Jean Leclerc du Sablon est journaliste, auteur de L'Empire de la poudre aux yeux (Flammarion 2002).

 Publié le 09 septembre 2006 Actualisé le 09 septembre 2006 : 21h05

Le 9 septembre, en Chine, c'est le 9-9. Ce doublement du chiffre, sacré au pays des 9 dragons, signifie par homophonie et pour tous les Chinois, jiu jiu, longtemps, très longtemps... éternellement. Mao savait que son prédécesseur admiré, le cruel empereur Qin Shi Huangdi, recherchait déjà l'éternité il y a deux mille ans, mais qu'il mourut et qu'on dut placer son corps sur une charrette de poissons de façon à neutraliser les remugles.

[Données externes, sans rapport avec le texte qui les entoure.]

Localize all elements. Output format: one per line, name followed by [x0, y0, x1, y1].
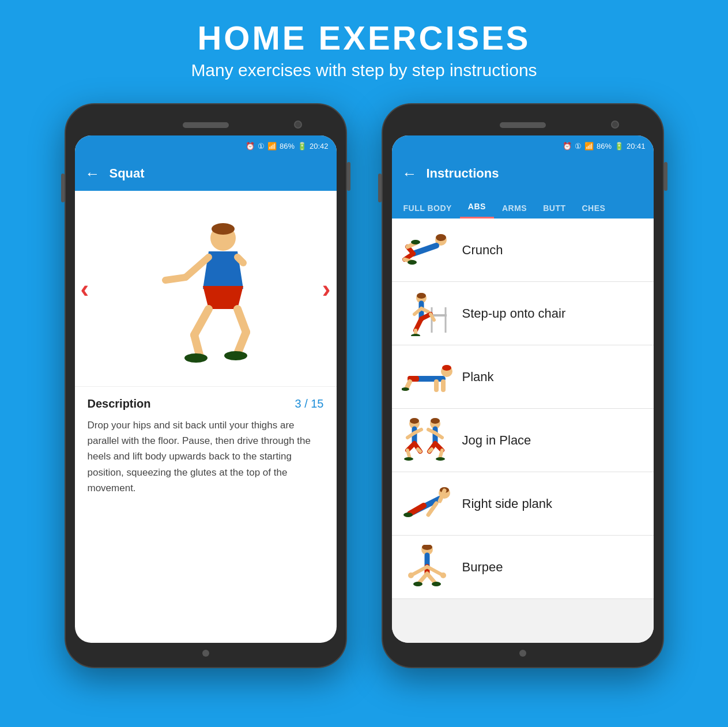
svg-line-81 — [427, 574, 435, 583]
back-button-r[interactable]: ← — [402, 165, 417, 183]
exercise-item-stepup[interactable]: Step-up onto chair — [392, 282, 654, 345]
alarm-icon: ⏰ — [246, 142, 255, 150]
power-button — [347, 162, 350, 191]
battery-icon: 🔋 — [297, 142, 307, 150]
tab-chest[interactable]: CHES — [574, 197, 613, 219]
svg-point-11 — [184, 353, 208, 363]
svg-line-15 — [413, 246, 436, 254]
alarm-icon-r: ⏰ — [563, 142, 572, 150]
sideplank-image — [401, 481, 453, 527]
right-phone: ⏰ ① 📶 86% 🔋 20:41 ← Instructions FULL BO… — [382, 103, 664, 668]
svg-point-71 — [403, 513, 413, 517]
left-nav-bar: ← Squat — [75, 156, 337, 191]
battery-icon-r: 🔋 — [614, 142, 624, 150]
tab-full-body[interactable]: FULL BODY — [395, 197, 460, 219]
home-button-r[interactable] — [519, 650, 526, 657]
phone-top-bar — [75, 115, 337, 135]
notification-icon-r: ① — [575, 142, 582, 150]
exercise-item-crunch[interactable]: Crunch — [392, 219, 654, 282]
right-status-icons: ⏰ ① 📶 86% 🔋 20:41 — [563, 142, 646, 150]
exercise-list: Crunch — [392, 219, 654, 643]
right-phone-top-bar — [392, 115, 654, 135]
tab-abs[interactable]: ABS — [460, 195, 494, 219]
left-phone-screen: ⏰ ① 📶 86% 🔋 20:42 ← Squat ‹ — [75, 135, 337, 643]
svg-line-68 — [410, 506, 424, 514]
right-status-bar: ⏰ ① 📶 86% 🔋 20:41 — [392, 135, 654, 156]
burpee-label: Burpee — [462, 560, 503, 575]
svg-point-56 — [431, 418, 440, 424]
svg-point-46 — [410, 418, 419, 424]
svg-line-61 — [440, 450, 442, 458]
tabs-bar: FULL BODY ABS ARMS BUTT CHES — [392, 191, 654, 219]
back-button[interactable]: ← — [85, 165, 100, 183]
svg-point-14 — [436, 234, 446, 241]
svg-point-62 — [436, 457, 445, 461]
screen-title: Squat — [110, 166, 145, 181]
description-text: Drop your hips and sit back until your t… — [88, 417, 324, 496]
left-phone: ⏰ ① 📶 86% 🔋 20:42 ← Squat ‹ — [65, 103, 347, 668]
status-icons: ⏰ ① 📶 86% 🔋 20:42 — [246, 142, 329, 150]
svg-point-78 — [408, 572, 414, 578]
desc-header: Description 3 / 15 — [88, 397, 324, 410]
prev-arrow[interactable]: ‹ — [81, 274, 89, 303]
right-phone-bottom-bar — [392, 643, 654, 664]
right-speaker — [500, 122, 546, 128]
svg-line-5 — [165, 277, 186, 280]
signal-icon: 📶 — [267, 142, 277, 150]
svg-point-21 — [408, 260, 417, 265]
description-label: Description — [88, 397, 151, 410]
right-phone-screen: ⏰ ① 📶 86% 🔋 20:41 ← Instructions FULL BO… — [392, 135, 654, 643]
svg-point-82 — [413, 582, 423, 586]
svg-point-20 — [411, 240, 420, 244]
jog-label: Jog in Place — [462, 433, 531, 448]
exercise-item-plank[interactable]: Plank — [392, 345, 654, 409]
svg-point-38 — [442, 365, 451, 371]
exercise-description: Description 3 / 15 Drop your hips and si… — [75, 387, 337, 506]
signal-icon-r: 📶 — [584, 142, 594, 150]
right-nav-bar: ← Instructions — [392, 156, 654, 191]
exercise-item-jog[interactable]: Jog in Place — [392, 409, 654, 472]
battery-label-r: 86% — [597, 142, 612, 150]
battery-label: 86% — [280, 142, 295, 150]
volume-button — [61, 174, 65, 202]
exercise-item-burpee[interactable]: Burpee — [392, 536, 654, 599]
notification-icon: ① — [258, 142, 265, 150]
svg-point-1 — [212, 223, 235, 235]
svg-line-4 — [237, 257, 243, 263]
home-button[interactable] — [202, 650, 209, 657]
exercise-image-area: ‹ — [75, 191, 337, 387]
exercise-count: 3 / 15 — [295, 397, 323, 410]
instructions-title: Instructions — [427, 166, 499, 181]
tab-butt[interactable]: BUTT — [535, 197, 574, 219]
power-button-right — [664, 162, 667, 191]
svg-point-12 — [224, 351, 247, 360]
svg-point-52 — [404, 457, 413, 461]
svg-point-83 — [432, 582, 441, 586]
svg-point-79 — [440, 572, 446, 578]
speaker — [183, 122, 229, 128]
svg-line-43 — [406, 382, 410, 389]
burpee-image — [401, 544, 453, 590]
left-status-bar: ⏰ ① 📶 86% 🔋 20:42 — [75, 135, 337, 156]
stepup-image — [401, 291, 453, 337]
camera — [294, 120, 302, 129]
next-arrow[interactable]: › — [322, 274, 331, 303]
tab-arms[interactable]: ARMS — [494, 197, 535, 219]
plank-image — [401, 354, 453, 400]
svg-line-10 — [237, 332, 246, 353]
exercise-item-sideplank[interactable]: Right side plank — [392, 472, 654, 536]
plank-label: Plank — [462, 370, 494, 385]
svg-line-51 — [408, 450, 410, 458]
page-title: HOME EXERCISES — [12, 18, 716, 57]
crunch-label: Crunch — [462, 243, 503, 258]
time-label-r: 20:41 — [627, 142, 646, 150]
volume-button-right — [378, 174, 382, 202]
right-camera — [611, 120, 619, 129]
phones-container: ⏰ ① 📶 86% 🔋 20:42 ← Squat ‹ — [0, 92, 728, 668]
sideplank-label: Right side plank — [462, 496, 553, 511]
svg-point-28 — [417, 293, 426, 299]
crunch-image — [401, 227, 453, 273]
header: HOME EXERCISES Many exercises with step … — [0, 0, 728, 92]
squat-figure — [148, 214, 263, 364]
svg-point-35 — [411, 334, 420, 336]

Lorsqu'il poussa son dernier soupir, le 9 septembre 1976, à 83 ans, Mao avait déjà expliqué à ses infirmières que nul n'est éternel, pas même lui, qui comme chacun était guetté par la mort. Mais alors, pourquoi l'homme qui étouffa l'esprit d'un quart de la population humaine est-il encore vénéré par un régime qui se fait fort de conduire la Chine aux avant-postes de la connaissance et de la puissance ?

 Pourquoi, alors que depuis 1945, on ne dit plus «chancelier Hitler» continue-t-on, trente ans après sa disparition, à donner du «président Mao» à ce personnage qui, il faut bien le reconnaître après avoir lu sa remarquable biographie, cet impitoyable réquisitoire d'une fille de la révolution Chang Jung (1), était une gouape, un sale type qui fit rayer de la vie plus qu'aucun dictateur de l'Histoire, plus que ses contemporains Joseph Staline ou le Führer Adolf ? Quelques mois après son passage «chez Marx», on entendait dans les autobus brinquebalant sur les routes du Sud «Nous, les Chinois, nous détestons Mao !»

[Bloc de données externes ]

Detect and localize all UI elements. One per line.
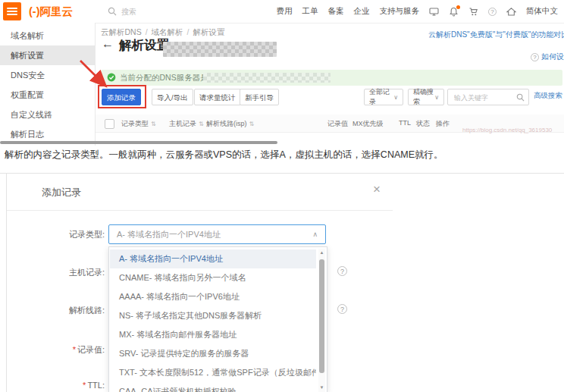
back-arrow-button[interactable]: ← [102,37,114,51]
request-stats-button[interactable]: 请求量统计 [194,89,241,105]
breadcrumb: 云解析DNS/域名解析/解析设置 [101,27,225,38]
sort-icon[interactable]: ⇅ [199,121,204,127]
dns-server-notice: 当前分配的DNS服务器是： [101,70,562,86]
top-nav: 费用 工单 备案 企业 支持与服务 ? 简体中文 [277,0,559,23]
sidebar-item-weight-config[interactable]: 权重配置 [0,85,95,105]
sort-icon[interactable]: ⇅ [151,121,156,127]
console-window: (-)阿里云 费用 工单 备案 企业 支持与服务 [0,0,564,146]
keyword-search-box [447,89,529,105]
redacted-dns-servers [203,73,331,83]
scroll-up-icon[interactable]: ▲ [318,250,325,255]
topnav-item-tickets[interactable]: 工单 [302,6,318,17]
advanced-search-link[interactable]: 高级搜索▼ [534,91,564,101]
notifications-bell-icon[interactable] [449,7,459,17]
chevron-down-icon: ∨ [434,94,439,101]
select-all-checkbox[interactable] [105,119,114,129]
dropdown-option-cname[interactable]: CNAME- 将域名指向另外一个域名 [110,268,316,287]
dropdown-option-aaaa[interactable]: AAAA- 将域名指向一个IPV6地址 [110,287,316,306]
page-title: 解析设置 [119,37,169,54]
notification-dot [456,5,460,9]
table-header-line[interactable]: 解析线路(isp)⇅ [206,119,254,129]
chevron-up-icon: ∧ [312,225,318,243]
redacted-domain-name [163,42,277,57]
global-search [108,3,237,20]
top-header: (-)阿里云 费用 工单 备案 企业 支持与服务 [0,0,564,24]
dropdown-option-ns[interactable]: NS- 将子域名指定其他DNS服务器解析 [110,306,316,325]
dialog-header-divider [7,210,393,211]
menu-toggle-button[interactable] [3,2,21,20]
breadcrumb-item[interactable]: 域名解析 [152,27,183,36]
topnav-item-billing[interactable]: 费用 [277,6,293,17]
breadcrumb-item[interactable]: 云解析DNS [101,27,142,36]
table-header-record-value: 记录值 [327,119,348,129]
console-monitor-icon[interactable] [429,7,439,17]
field-label-host-record: 主机记录: [45,267,105,278]
cart-icon[interactable] [468,7,478,17]
dropdown-option-txt[interactable]: TXT- 文本长度限制512，通常做SPF记录（反垃圾邮件） [110,363,316,382]
field-label-line: 解析线路: [45,305,105,316]
import-export-button[interactable]: 导入/导出 [152,89,193,105]
notice-text: 当前分配的DNS服务器是： [120,70,216,86]
table-header-record-type[interactable]: 记录类型⇅ [121,119,156,129]
beginner-guide-button[interactable]: 新手引导 [240,89,279,105]
sort-icon[interactable]: ⇅ [249,121,255,127]
keyword-input[interactable] [453,90,519,105]
success-check-icon [107,73,116,82]
sidebar-item-custom-lines[interactable]: 自定义线路 [0,105,95,124]
chevron-down-icon: ∨ [393,94,398,101]
screenshot-root: (-)阿里云 费用 工单 备案 企业 支持与服务 [0,0,564,392]
table-header-ttl: TTL [399,119,411,127]
table-header-host-record[interactable]: 主机记录⇅ [169,119,204,129]
table-header-mx-priority: MX优先级 [352,119,384,129]
dialog-left-border [6,173,7,392]
add-record-button[interactable]: 添加记录 [102,89,141,105]
horizontal-scrollbar-thumb [0,141,277,144]
search-mode-select[interactable]: 精确搜索∨ [408,89,444,105]
setup-help-link[interactable]: ? 如何设置解析 [531,52,564,62]
scroll-down-icon[interactable]: ▼ [318,385,325,390]
record-type-selected-value: A- 将域名指向一个IPV4地址 [117,225,221,243]
sidebar-item-resolution-settings[interactable]: 解析设置 [0,45,95,65]
dialog-top-border [0,173,564,174]
record-type-filter-select[interactable]: 全部记录∨ [364,89,403,105]
record-type-select[interactable]: A- 将域名指向一个IPV4地址 ∧ [108,224,326,244]
sidebar: 域名解析 解析设置 DNS安全 权重配置 自定义线路 解析日志 [0,23,96,146]
global-search-input[interactable] [120,7,221,17]
required-asterisk: * [73,345,76,354]
dropdown-option-caa[interactable]: CAA- CA证书颁发机构授权校验 [110,382,316,392]
breadcrumb-item: 解析设置 [193,27,225,36]
dropdown-option-srv[interactable]: SRV- 记录提供特定的服务的服务器 [110,344,316,363]
dropdown-option-mx[interactable]: MX- 将域名指向邮件服务器地址 [110,325,316,344]
aliyun-logo[interactable]: (-)阿里云 [29,0,73,23]
dropdown-option-a[interactable]: A- 将域名指向一个IPV4地址 [110,249,316,268]
field-label-record-value: *记录值: [45,344,105,356]
tutorial-caption: 解析的内容之记录类型。一般就两种，云服务器或VPS的话，选择A，虚拟主机的话，选… [5,149,558,162]
host-record-help-icon[interactable]: ? [337,266,347,276]
field-label-ttl: *TTL: [45,381,105,390]
required-asterisk: * [83,381,86,390]
record-type-dropdown: A- 将域名指向一个IPV4地址 CNAME- 将域名指向另外一个域名 AAAA… [108,246,327,392]
scrollbar-thumb[interactable] [319,259,324,373]
sidebar-item-domain-resolution[interactable]: 域名解析 [0,26,95,45]
language-selector[interactable]: 简体中文 [526,6,558,17]
table-header-actions: 操作 [436,119,450,129]
csdn-watermark: https://blog.csdn.net/qq_3619530 [462,127,552,133]
line-help-icon[interactable]: ? [337,304,347,314]
search-icon [516,93,525,102]
search-icon [108,7,117,16]
topnav-item-support[interactable]: 支持与服务 [380,6,420,17]
plan-compare-link[interactable]: 云解析DNS"免费版"与"付费版"的功能对比 [428,30,564,40]
topnav-item-enterprise[interactable]: 企业 [354,6,370,17]
sidebar-item-dns-security[interactable]: DNS安全 [0,65,95,85]
dropdown-scrollbar[interactable]: ▲ ▼ [318,249,325,392]
info-circle-icon: ? [531,53,539,61]
dialog-title: 添加记录 [42,186,81,199]
help-icon[interactable]: ? [488,8,497,16]
home-icon[interactable] [506,7,516,17]
field-label-record-type: 记录类型: [45,229,105,240]
close-icon[interactable]: × [373,183,381,196]
topnav-item-icp[interactable]: 备案 [328,6,344,17]
table-header-status: 状态 [416,119,430,129]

Or, aujourd'hui, on n'ose pas trop en dire du mal, surtout lorsque l'on appartient aux cercles qui n'ont rien à faire de l'inspirateur des révolutionnaires du monde entier. Tous disent «président Mao», des patrons de multinationales aux animateurs de la télévision, des scribes convertis à la pensée unique aux prolétaires chinois rescapés des années Mao.

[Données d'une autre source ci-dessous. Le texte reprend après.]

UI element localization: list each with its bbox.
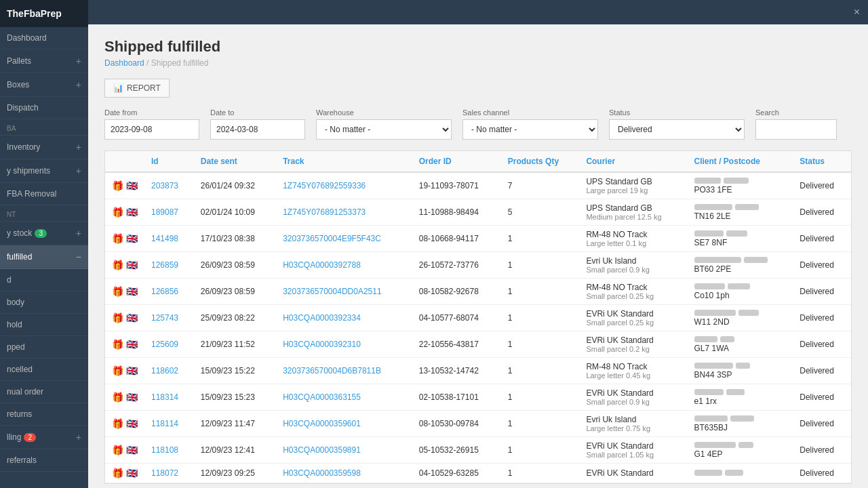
plus-icon[interactable]: +: [76, 79, 81, 90]
uk-flag-icon: 🇬🇧: [126, 418, 138, 429]
lling-badge: 2: [24, 433, 36, 442]
row-id[interactable]: 118114: [144, 411, 194, 437]
row-track[interactable]: H03CQA0000359598: [276, 464, 412, 483]
row-track[interactable]: 3203736570004DD0A2511: [276, 279, 412, 305]
topbar: ×: [88, 0, 868, 24]
plus-icon[interactable]: +: [76, 432, 81, 443]
sidebar: TheFbaPrep Dashboard Pallets + Boxes + D…: [0, 0, 88, 488]
row-order-id: 19-11093-78071: [412, 172, 501, 199]
row-track[interactable]: H03CQA0000359601: [276, 411, 412, 437]
row-track[interactable]: 3203736570004D6B7811B: [276, 358, 412, 384]
close-button[interactable]: ×: [854, 6, 860, 18]
sidebar-item-fba-removal[interactable]: FBA Removal: [0, 183, 88, 205]
row-track[interactable]: H03CQA0000363155: [276, 384, 412, 411]
warehouse-group: Warehouse - No matter -: [316, 108, 452, 140]
sidebar-item-label: d: [7, 275, 12, 285]
page-title: Shipped fulfilled: [104, 38, 852, 56]
sidebar-item-pallets[interactable]: Pallets +: [0, 49, 88, 73]
sidebar-item-y-shipments[interactable]: y shipments +: [0, 159, 88, 183]
sidebar-item-lling[interactable]: lling 2 +: [0, 426, 88, 449]
search-input[interactable]: [755, 119, 837, 140]
row-icons: 🎁 🇬🇧: [105, 331, 144, 358]
sidebar-item-body[interactable]: body: [0, 291, 88, 314]
row-status: Delivered: [793, 199, 851, 226]
status-group: Status Delivered: [609, 108, 745, 140]
sidebar-item-d[interactable]: d: [0, 269, 88, 291]
collapse-icon[interactable]: −: [76, 251, 81, 262]
plus-icon[interactable]: +: [76, 56, 81, 66]
row-track[interactable]: 1Z745Y076891253373: [276, 199, 412, 226]
warehouse-label: Warehouse: [316, 108, 452, 117]
col-order-id[interactable]: Order ID: [412, 151, 501, 172]
sidebar-item-nual-order[interactable]: nual order: [0, 381, 88, 403]
col-date-sent[interactable]: Date sent: [194, 151, 276, 172]
report-button[interactable]: 📊 REPORT: [104, 79, 170, 98]
date-from-input[interactable]: [104, 119, 199, 140]
sidebar-item-returns[interactable]: returns: [0, 403, 88, 426]
row-id[interactable]: 203873: [144, 172, 194, 199]
row-date-sent: 12/09/23 12:41: [194, 437, 276, 464]
sidebar-item-label: fulfilled: [7, 252, 32, 262]
sidebar-item-ncelled[interactable]: ncelled: [0, 359, 88, 381]
row-id[interactable]: 189087: [144, 199, 194, 226]
row-client-postcode: SE7 8NF: [688, 226, 793, 252]
row-id[interactable]: 118072: [144, 464, 194, 483]
sidebar-item-referrals[interactable]: referrals: [0, 449, 88, 472]
row-track[interactable]: H03CQA0000392310: [276, 331, 412, 358]
search-group: Search: [755, 108, 837, 140]
row-track[interactable]: H03CQA0000392788: [276, 252, 412, 279]
row-products-qty: 5: [501, 199, 580, 226]
gift-icon: 🎁: [112, 445, 123, 455]
sidebar-item-y-stock[interactable]: y stock 3 +: [0, 222, 88, 245]
date-to-input[interactable]: [210, 119, 305, 140]
status-select[interactable]: Delivered: [609, 119, 745, 140]
sidebar-item-label: returns: [7, 409, 32, 419]
row-id[interactable]: 118314: [144, 384, 194, 411]
row-id[interactable]: 118108: [144, 437, 194, 464]
sidebar-item-boxes[interactable]: Boxes +: [0, 73, 88, 97]
plus-icon[interactable]: +: [76, 165, 81, 176]
row-track[interactable]: 1Z745Y076892559336: [276, 172, 412, 199]
plus-icon[interactable]: +: [76, 228, 81, 239]
sidebar-item-hold[interactable]: hold: [0, 314, 88, 336]
row-id[interactable]: 126859: [144, 252, 194, 279]
row-order-id: 22-10556-43817: [412, 331, 501, 358]
row-id[interactable]: 125743: [144, 305, 194, 331]
sidebar-item-inventory[interactable]: Inventory +: [0, 136, 88, 159]
row-courier: EVRi UK Standard Small parcel 0.2 kg: [579, 331, 687, 358]
col-id[interactable]: Id: [144, 151, 194, 172]
row-icons: 🎁 🇬🇧: [105, 464, 144, 483]
warehouse-select[interactable]: - No matter -: [316, 119, 452, 140]
row-products-qty: 1: [501, 226, 580, 252]
sales-channel-select[interactable]: - No matter -: [462, 119, 598, 140]
row-track[interactable]: H03CQA0000392334: [276, 305, 412, 331]
row-id[interactable]: 126856: [144, 279, 194, 305]
row-client-postcode: TN16 2LE: [688, 199, 793, 226]
sidebar-item-dashboard[interactable]: Dashboard: [0, 27, 88, 49]
col-products-qty[interactable]: Products Qty: [501, 151, 580, 172]
col-client-postcode[interactable]: Client / Postcode: [688, 151, 793, 172]
col-status[interactable]: Status: [793, 151, 851, 172]
table-row: 🎁 🇬🇧 203873 26/01/24 09:32 1Z745Y0768925…: [105, 172, 851, 199]
plus-icon[interactable]: +: [76, 142, 81, 152]
row-client-postcode: G1 4EP: [688, 437, 793, 464]
row-track[interactable]: 3203736570004E9F5F43C: [276, 226, 412, 252]
gift-icon: 🎁: [112, 233, 123, 244]
row-id[interactable]: 118602: [144, 358, 194, 384]
row-client-postcode: [688, 464, 793, 483]
col-track[interactable]: Track: [276, 151, 412, 172]
breadcrumb-home[interactable]: Dashboard: [104, 58, 144, 68]
sidebar-item-fulfilled[interactable]: fulfilled −: [0, 245, 88, 269]
row-client-postcode: PO33 1FE: [688, 172, 793, 199]
row-id[interactable]: 125609: [144, 331, 194, 358]
row-track[interactable]: H03CQA0000359891: [276, 437, 412, 464]
row-id[interactable]: 141498: [144, 226, 194, 252]
row-date-sent: 26/09/23 08:59: [194, 279, 276, 305]
breadcrumb-current: Shipped fulfilled: [151, 58, 209, 68]
sidebar-item-pped[interactable]: pped: [0, 336, 88, 359]
col-courier[interactable]: Courier: [579, 151, 687, 172]
row-order-id: 11-10988-98494: [412, 199, 501, 226]
sidebar-item-label: Pallets: [7, 56, 31, 66]
sidebar-item-dispatch[interactable]: Dispatch: [0, 97, 88, 119]
sidebar-item-label: Boxes: [7, 80, 29, 89]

Mais en Chine, l'effacement de cet encombrant souvenir a commencé. À Shanghaï, on annonce la sortie d'un nouveau manuel scolaire, un livre-pilote où le nom de Mao ne figure qu'une seule fois. Les atrocités qu'il présida sont encore plus taboues que dans les ouvrages classiques : à peine évoque-t-on le «grand bond en avant», sans bien sûr préciser que selon l'enquête exemplaire du journaliste Jasper Becker, cette folie fit crever de faim plus de 30 millions de Chinois. La «révolution» dite «culturelle» reste sous la chape de silence dont la publicité du parti l'avait enveloppée en mai dernier, pour les 40 ans du déclenchement de cette guerre civile en mai 1966. De même, la plupart des épisodes violents des annales sont éliminés. Dans ce pays, écrit Simon Leys, il convient d'observer la célébration des anniversaires, leur non-célébration, et la célébration des non-anniversaires.

Un seul chapitre est consacré à l'«avenir radieux» promis par le communisme. Un chapitre sur 52, d'après les comptes du correspondant du New York Times. Joseph Kahn cite un des pédagogues auteurs de ce livre : «L'Histoire n'appartient ni aux empereurs ni aux généraux.» Mais l'actuel chef du parti et de l'État, Hu Jintao semble avoir ces deux casquettes vissées sur le crâne. Il ne rend pas sa place à l'Histoire «totale», comme l'entendait Fernand Braudel, dont se réclament certains des auteurs, mais serre encore plus étroitement le strapontin des événements.

En Chine, il est indispensable, pour garder le pouvoir, de contrôler le passé. La réputation de Mao, comme «grand commandant en chef» et «grand penseur» s'estompe comme une grande illusion. Mais ceux qui claironnent le réveil continuent de dissimuler la réalité des crimes de ce personnage. Ils croient qu'ainsi, ils vont conserver leur pouvoir. Ils croient aussi qu'ils pourront de la sorte convaincre les grands du capitalisme mondial, vider leur cerveau et leur portefeuille. Malgré leur savoir-faire en ces domaines, ils vont à l'échec. L'éternité ne s'applique ni aux hommes, ni à leurs oeuvres. Mais il arrive que des mots d'ordre survivent aux dynasties, même quand Mao n'en propagea que la caricature creuse, comme pour «Il est juste de se révolter.» Ces mots, les maîtres de la Chine ne veulent plus les entendre.

 * Journaliste, auteur de L'Empire de la poudre aux yeux (Flammarion 2002)

 (1) Jung Chang et Jon Halliday, Mao, L'Histoire inconnue, traduit de l'anglais par Béatrice Vierne et Georges Liebert, (Gallimard).